Multicore Solutions for Portable Designs


In the beginning there were cell phones, and they were good – well, allowing for the fact that they were the size and weight of bricks and could only do one thing: make calls. Today’s cellular handsets are the microcomputers of the 21st century, able to run an endless number of “apps”, stream high-definition video and high-quality audio, snap and process 12 megapixel pictures, and still make calls.

Moore’s Law notwithstanding, that is a lot to ask of a single processor, especially one that needs to operate from a small battery for an extended period of time. Handsets have long used separate applications processors to offload work from the main processor. However, with ARM’s recent introduction of its big.LITTLE approach – and NXP’s implementation of it in a low-power dual-core (M4/M0) embedded MCU – the move to asymmetrical multicore processors (AMPs) in other portable devices looks set to move quickly from niche to mainstream.

Texas Instruments’ OMAP and DaVinci

Texas Instruments’ OMAP™ SoCs have long been the dominant applications processors in cellular handsets. Since streaming video and audio are best handled by a DSP in the data path, OMAP SoCs all combine a general-purpose ARM® processor with a TI DSP.

The original 130 nm OMAP 1 family – such as the OMAP5912ZZG – paired a 192 MHz ARM926EJ-S™ with a TMS320C55x™ DSP core. The internal bus structure – one program bus, three data read buses, two data write buses, and additional buses for peripheral and DMA activity – efficiently enabled the DSP to perform up to three data reads and two data writes in a single cycle for relatively high-speed video and image processing.

Moving down to 65 nm, the OMAP 3 family increased speed significantly. The 600 MHz OMAP3530DZCBB, for example, upgraded the ARM926EJ-S to a Cortex™-A8; the C55x™ DSP to a TMS320C64x™; and added a POWERVR™ SGX graphics accelerator and a NEON™ SIMD coprocessor. While most of the OMAP 3 series of SoCs are sold directly to handset OEMs, the OMAP3530 is a catalog item targeting embedded developers. TI provides a series of OMAP3530 training videos on Hotenda’s web site.

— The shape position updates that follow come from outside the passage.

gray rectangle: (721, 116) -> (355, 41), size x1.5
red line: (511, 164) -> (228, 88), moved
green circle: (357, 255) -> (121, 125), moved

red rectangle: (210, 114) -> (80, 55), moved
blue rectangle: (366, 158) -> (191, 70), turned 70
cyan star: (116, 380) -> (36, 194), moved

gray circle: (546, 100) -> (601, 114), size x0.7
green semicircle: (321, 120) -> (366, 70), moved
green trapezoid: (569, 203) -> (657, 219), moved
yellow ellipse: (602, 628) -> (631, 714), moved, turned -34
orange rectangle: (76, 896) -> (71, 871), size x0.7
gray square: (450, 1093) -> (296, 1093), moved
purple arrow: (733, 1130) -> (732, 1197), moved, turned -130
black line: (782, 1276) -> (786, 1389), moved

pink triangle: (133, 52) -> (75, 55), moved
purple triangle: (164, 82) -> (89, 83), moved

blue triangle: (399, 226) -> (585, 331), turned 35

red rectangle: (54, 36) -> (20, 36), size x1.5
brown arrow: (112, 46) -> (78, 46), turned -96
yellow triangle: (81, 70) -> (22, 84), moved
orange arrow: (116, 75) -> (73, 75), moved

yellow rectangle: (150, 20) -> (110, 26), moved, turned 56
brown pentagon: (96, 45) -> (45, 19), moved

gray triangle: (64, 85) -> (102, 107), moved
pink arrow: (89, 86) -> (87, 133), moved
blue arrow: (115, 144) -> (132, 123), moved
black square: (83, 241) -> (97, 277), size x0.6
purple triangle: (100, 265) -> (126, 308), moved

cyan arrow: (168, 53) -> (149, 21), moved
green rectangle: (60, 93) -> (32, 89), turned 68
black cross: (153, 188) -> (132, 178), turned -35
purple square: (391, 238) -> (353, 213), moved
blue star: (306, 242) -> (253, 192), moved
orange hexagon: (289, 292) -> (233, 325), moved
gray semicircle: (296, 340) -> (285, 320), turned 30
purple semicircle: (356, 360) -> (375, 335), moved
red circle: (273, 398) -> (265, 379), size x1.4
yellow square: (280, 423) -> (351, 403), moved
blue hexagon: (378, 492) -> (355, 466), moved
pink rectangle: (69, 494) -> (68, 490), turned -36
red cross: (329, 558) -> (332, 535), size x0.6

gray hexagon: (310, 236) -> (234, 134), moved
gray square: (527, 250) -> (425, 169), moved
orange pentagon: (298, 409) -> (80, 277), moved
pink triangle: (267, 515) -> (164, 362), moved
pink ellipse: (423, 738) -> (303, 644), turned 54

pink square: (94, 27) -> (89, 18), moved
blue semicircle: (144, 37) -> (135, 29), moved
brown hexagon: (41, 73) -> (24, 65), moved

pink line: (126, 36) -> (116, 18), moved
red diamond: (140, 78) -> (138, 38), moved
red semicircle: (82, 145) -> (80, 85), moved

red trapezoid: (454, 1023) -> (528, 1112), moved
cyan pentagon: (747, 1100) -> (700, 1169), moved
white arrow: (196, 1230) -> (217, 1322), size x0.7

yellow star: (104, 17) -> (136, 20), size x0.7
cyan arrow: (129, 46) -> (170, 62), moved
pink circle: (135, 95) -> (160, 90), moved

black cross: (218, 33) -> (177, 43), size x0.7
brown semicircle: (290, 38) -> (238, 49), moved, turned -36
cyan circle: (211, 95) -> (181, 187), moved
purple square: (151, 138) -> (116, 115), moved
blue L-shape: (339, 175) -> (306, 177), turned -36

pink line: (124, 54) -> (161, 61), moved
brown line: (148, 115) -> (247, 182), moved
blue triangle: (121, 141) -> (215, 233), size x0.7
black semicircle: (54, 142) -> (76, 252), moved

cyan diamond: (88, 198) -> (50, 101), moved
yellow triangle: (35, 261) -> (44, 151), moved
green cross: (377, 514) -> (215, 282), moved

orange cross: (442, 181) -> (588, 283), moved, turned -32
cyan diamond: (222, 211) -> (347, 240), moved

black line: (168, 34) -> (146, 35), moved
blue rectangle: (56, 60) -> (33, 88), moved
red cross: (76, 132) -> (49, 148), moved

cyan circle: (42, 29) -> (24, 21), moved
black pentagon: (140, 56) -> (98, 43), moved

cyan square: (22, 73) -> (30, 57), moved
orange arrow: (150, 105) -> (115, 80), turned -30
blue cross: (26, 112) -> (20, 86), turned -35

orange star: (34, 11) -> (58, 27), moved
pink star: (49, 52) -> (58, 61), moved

Continuing to up the ante, TI’s 45 nm OMAP 4 platform moved to a dual-core ARM Cortex-A9 MPCore™ processor supporting symmetrical multiprocessing (SMP); switched to a programmable multimedia engine based on the C64x™ DSP; added an IVA 3 hardware accelerator; and upgraded to a POWERVR SGX540 3D graphics accelerator (see Figure 1). With high-end applications in mind, the OMAP4460 can deliver 1080p multi-standard video record and playback as well as stereoscopic 3D encode/decode. While TI utilizes just about every power management trick in the book with these chips, one should not expect to be able to do high-speed online 3D gaming all day long without recharging your cell phone. Developers wishing to evaluate the OMAP4460 should check out the popular SVTronics’ Pandaboard ES.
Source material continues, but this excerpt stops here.